Debuting at No. 86 on the Billboard Hot 100 dated December 25, 1976, "Carry On Wayward Son" reached the top 40 — at No. 36—seven weeks later, the single in its first months of release typically garnering attention in what could be termed secondary markets being "added" by major market radio stations such as WABC-AM (NYC) and KHJ-AM (LA) only in March 1977. Ultimately "Carry On Wayward Son" reached a chart peak of No. 11 on the Hot 100 dated April 2, 1977: Internationally the single reached No. 5 in Canada, No. 51 in the UK and No. 58 in Australia All initial releases of the single had "Questions of My Childhood" as the B-side.

"Carry On Wayward Son" was later included on almost all Kansas compilation albums (except for Works in Progress) and was heard on all Kansas live albums. It was certified gold by the RIAA for sales of 500,000 units on December 18, 1990, and reached quadruple platinum, or 4 million, on November 26, 2019. "Carry On Wayward Son" is 96th on VH1's 100 Greatest Hard Rock Songs.

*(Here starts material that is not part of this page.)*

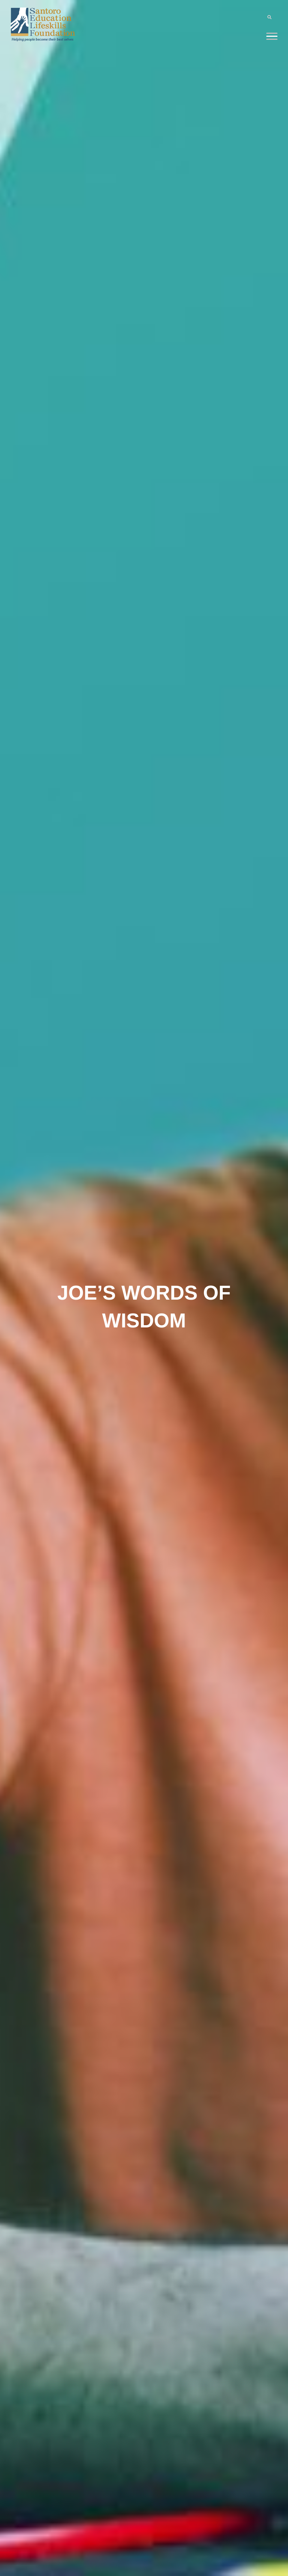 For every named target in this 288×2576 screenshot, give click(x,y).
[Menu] (271, 36)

Ultimate Classic Rock critic Eduardo Rivadavia rated "Carry On Wayward Son" as Kansas's greatest song, saying it "combines their progressive and commercial instincts" and "fluidly shifts between studied technique and an infectious melody, culminating in a soaring chorus." Classic Rock critic Dave Ling also ranked it as Kansas' greatest song.

== Personnel ==
- Steve Walsh – lead vocals, piano, organ
- Robby Steinhardt – backing vocals
- Kerry Livgren – guitar, piano
- Rich Williams – acoustic and electric guitar
- Dave Hope – bass
- Phil Ehart – drums

== Charts ==

| Chart (1976–1978) | Peak position |
|---|---|
| Australian Singles (Kent Music Report) | 58 |
| Canada Top Singles (RPM) | 5 |
| UK Singles (OCC) | 51 |
| US Billboard Hot 100 | 11 |

| Chart (2022) | Peak position |
|---|---|
| Hungary (Single Top 40) | 13 |

== Certifications ==

| Region | Certification | Certified units/sales |
| Germany (BVMI) | Gold | 250,000^{‡} |
| New Zealand (RMNZ) | 2× Platinum | 60,000^{‡} |
| United Kingdom (BPI) | Platinum | 600,000^{‡} |
| United States (RIAA) | 4× Platinum | 4,000,000^{‡} |
^{‡} Sales+streaming figures based on certification alone.

==Cover versions==
- In 2016, American heavy metal band Anthrax released a cover version of the song on their Limited Edition Box Set of the album For All Kings, and in 2017 as a 12-inch maxi-single with "Black Math" on the B-side.
- In 2018, American female duo Neoni released a reimagined cover version of the single that ended the series finale of Supernatural, "Carry On". The original had previously been featured in nearly every season finale of the series.